I swear I see in the first snowflakes of the year

the pages of a tear-wrenching novel

scattered like the first draught of morning doves

who refused to be revised by an eclipse of crows

who’ve never understood how imperishable snow is

when someone writes on it in blood

like a rose listening to the death bed confession

of a wounded worm with nothing to feel sorry for

instead of pissing on it from above

when you’re feeling comparatively godlike and cruel

toward those whose love can’t help you

get out of the snake pit you’ve dug for yourself

like the crow that taught Cain how to bury Abel

by scratching a living out of the earth

like an undertaker with a back hoe

before it gets too cold to bury anyone.

Sleet, rain, snow, smothering immensities of grey,

I’m trying to jump-start a phoenix

like a heart attack in a pail of wet ashes

to get something going again

that will see me through the winter

like the box kite of a Chinese fire lantern

I hold on to like a string of smoke

that keeps me together

and prevents my wings from being iced over

like the main theme of my mindstream

the higher it gets.

A little fire

in the dark furnace

of a combustible heart

can go a long way on a day like this

without mistaking itself

for a mythically inflated extraterrestrial weather balloon

looking for a supernova of inspiration

in every sorry snowflake

it approaches like a star

going through withdrawal

after the Milky Way of human kindness froze

dead in its tracks like a creekbed in shock

at the beginning of a new ice age

and someone snorted it like the Road of Ghosts

and someone o.d.’d on the illuminated flash

ricocheting off the bling of their own exorcism

and someone looked long and hard

past the demoralized stained-glass dragonflies

that sat on the broken eggshells

of the brittle waterlilies

through the winter patina of a dirty window

and stared blankly at the grey intensities

that are about to overwhelm us

like four hundred miles of cloud cover on Venus

as any blind man will confirm

and every third eye of a crocus will deny

as much as I love it

seeing isn’t enough.

There’s the mysticism of contemplation.

And then there’s the mysticism of action.

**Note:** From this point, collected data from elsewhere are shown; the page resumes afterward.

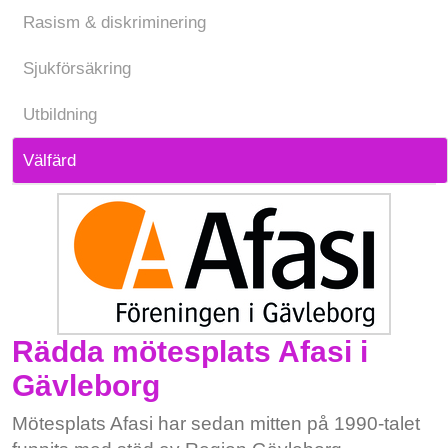
Rasism & diskriminering
Sjukförsäkring
Utbildning
Välfärd
Rädda mötesplats Afasi i
Gävleborg
Mötesplats Afasi har sedan mitten på 1990-talet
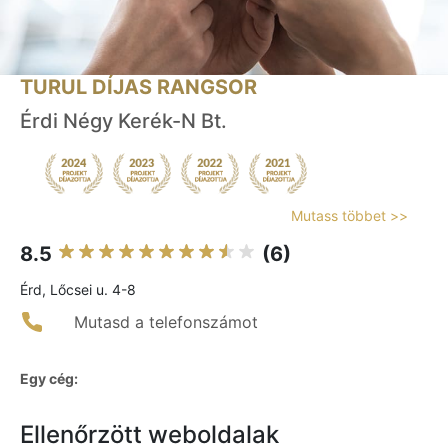
TURUL DÍJAS RANGSOR
Érdi Négy Kerék-N Bt.
Mutass többet >>
8.5
(6)
Érd, Lőcsei u. 4-8
Mutasd a telefonszámot
Egy cég:
Ellenőrzött weboldalak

Outdated slug lines and snippets of Shangri La

crying out like this December rain in its impotence

like a grail on the moon

that’s looking for an ailing kingdom,

if not a return to Eden,

then why not a Viagra of flowers?

Though artificial midwinter springtimes

don’t weather well in the sun

and all these artificial Christmas lights

that have ripened like a still life

of cherries, pineapples, banannas, strawberries,

and Jerusalem artichoke hearts

all mixed on the same palate

and fixed to the life lines

of the imitation grapevines

of a small Italian restaurant

in a rurally conservative Ontario town

with a northern temperament

for adapting to depression like a storm front;

for all the electrical aura

that surrounds them like holy signs

on the short-circuiting vines of life,

no one’s going to tread them into wine

without getting their own blood

all over their feet

like a Vincent Van Gogh painting

of farm girls harvesting a vineyard

as the sun slows down solsticially behind them.

Seeing isn’t enough

and tears are about as strong

as two and a half per cent American beer.

You need to learn to cry like an ambulance

on its way to give a Protestant poppy

on the lapel of an aging war vet

an Irish Catholic blood transfusion

if you want to survive winter here

like a medic in the middle of No Man’s Land

keeping your cool at an accident

that was bound to happen to everyone.